Toshiba mobile-phone software will offer online reviews of products by using bar codes.TOKYO (AP) — Checking out the Internet buzz about a DVD, book or candy while on the go will become as easy as taking a snapshot of the bar code on the product.

Toshiba Corp., a Japanese electronics company that makes DVD players, laptops and nuclear power plants, has developed mobile-phone technology that searches for product reviews on up to 100 Web journals, or blogs, in 10 seconds.

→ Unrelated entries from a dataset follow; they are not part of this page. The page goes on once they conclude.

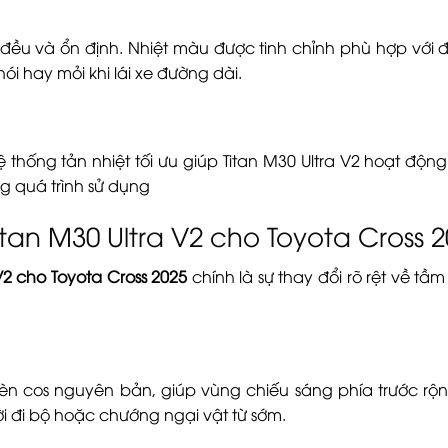
ều và ổn định. Nhiệt màu được tinh chỉnh phù hợp với đ
ói hay mỏi khi lái xe đường dài.
 thống tản nhiệt tối ưu giúp Titan M30 Ultra V2 hoạt động
ng quá trình sử dụng
Titan M30 Ultra V2 cho Toyota Cross 
 V2 cho Toyota Cross 2025
chính là sự thay đổi rõ rệt về tầ
đèn cos nguyên bản, giúp vùng chiếu sáng phía trước rộ
i đi bộ hoặc chướng ngại vật từ sớm.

Just use the phone’s digital camera to snap a photo of the bar code of a product you’re thinking about buying. The technology can decipher if the blog chatter is positive or negative and tallies the count to show if a product is getting rave reviews or being trashed by consumers. That’s useful if you’re in a store about to buy an item. Some of the more frequently visited blogs will also show up on the screen. The bar-code information is sent wirelessly to a Toshiba server, which gathers data on blogs from the Internet and analyzes them, and then sends a reply back to the cell phone.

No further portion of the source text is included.